'K, friends. Help me figure out the three least funny of these, or come up with two more, so I can even the number on this list.

If you'd like to keep your own Sephiroth for a pet, you cannot let him:

Invite his "Mother" to any kind of formal or informal gathering.

In fact, he cannot think of his "Mother" in any way, shape, form, or time.

Go near long poles or spears, as he will begin to use them in place of his Masamune.

Cannot be allowed to force an orchestra, choir, and rock band to merge together just to play his theme song.

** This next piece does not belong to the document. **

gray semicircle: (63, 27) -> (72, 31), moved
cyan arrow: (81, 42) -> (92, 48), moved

5. Be near spiky, blonde-haired people, as he will TRY to kill them.

Or be near long, brown-haired people in pink dresses, as he WILL kill them.

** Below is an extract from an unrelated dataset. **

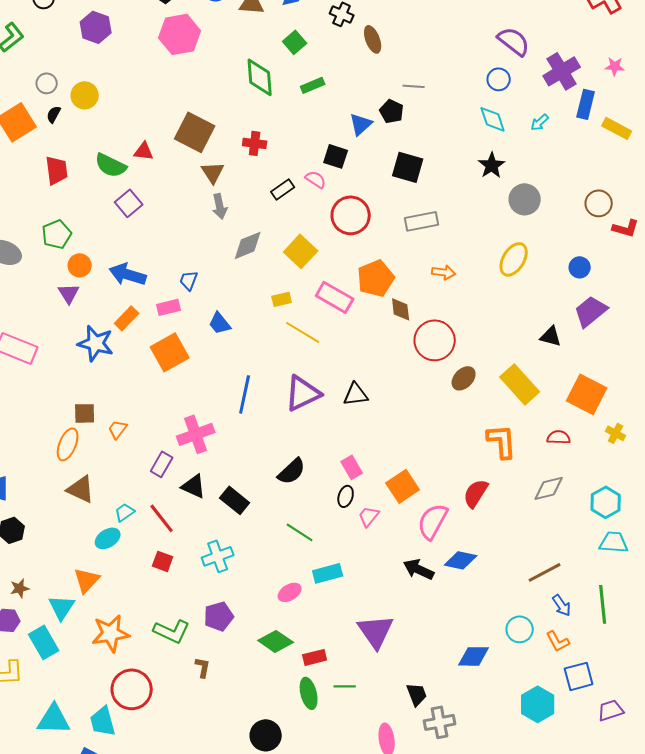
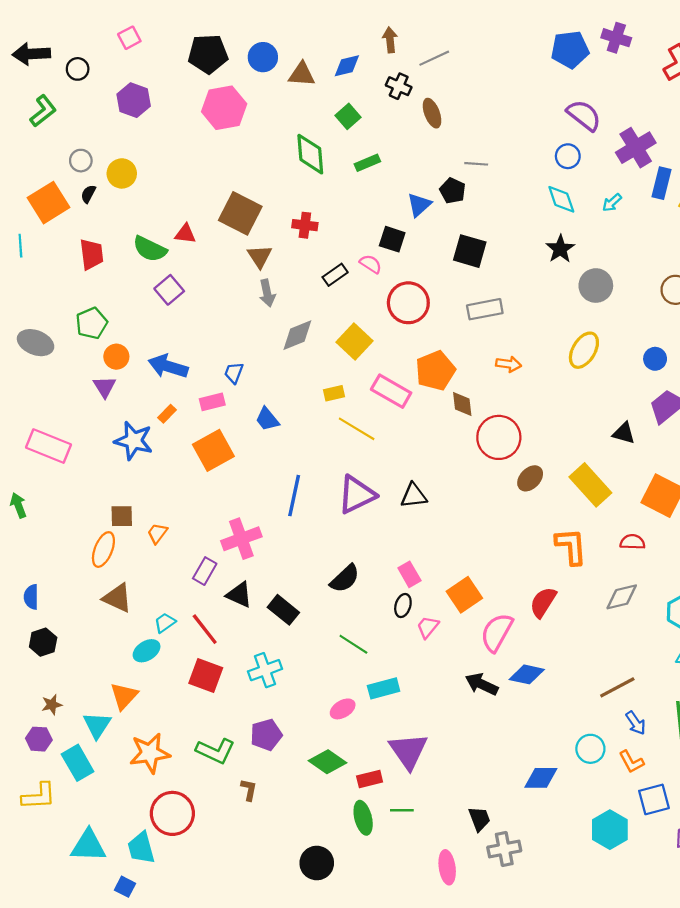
orange rectangle: (127, 318) -> (167, 414), size x0.7
red square: (163, 561) -> (206, 676), size x1.5
purple triangle: (376, 631) -> (408, 751), moved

Or be near any people, as he WILL KILL THEM.

Make jokes about being unable to get through the bathroom door because his sword/cock-amune is too long.

Be left in charge of the gift team, as he will only allow one gift to be brought: DESPAIR. And thus, will be the only one to bring a gift.

Sing "Fly Like An Eagle," particularly if he changes it to "Fly Like A One-Winged Angel."

Complain that he has, at any time, either no wing (FFVII), one wing (FFVII AC), or three wings (KH).

Complain that his voice actor in Kingdom Hearts 1 was Lance Bass.

Write fan fiction about FFVII, because he will kill everyone else in the the story even starts.

Insult Hojo because Sephiroth doesn't need science to make/control his clones.

Actually, no. He can do that. Hojo needs to just shut up.

Claim he can summon aliens just because he partially is one.

Go to the beach, as he will do his morning jog and massacre in a Speedo.

SHOULD NOT be given a butter knife, butcher knife, pocket knife, or one of those retractable knives where the blade slips into the handle, because he'll figure out a way to make the blade NOT retractable and ridiculously sharp.

Be given a box of crayons, a pen, a pencil, or markers, because he will draw extremely awesome art of him killing everything/everyone.

Be given a rock, because he'll use it for Meteor.

Be asked about his hometown, parents, or any other personal information, because he'll go insane and burn down YOURS afterwards.

Be allowed to make any puns about being angelic, yet Heartless.

Be allowed to respond if somebody says "Oh, God!" or anything of the like.

Be in proximity to any emo kids with leather suits and a tendency to dye their hair, particularly Remy from SF3: Third Strike.

Complain about how his mother was never there.

Claim that he is god, and all his clone-mind-projections are his "Sephirot" (not a spelling error, look it up).

Cannot have friends, as he'll probably end up killing them or massively maiming them.

Cannot be involved with LOVELESS, as he is still angry with Genesis for beating "something" into his (P)h(E)e(N)a(I)d(S) with someone narrating Act 1 in the background.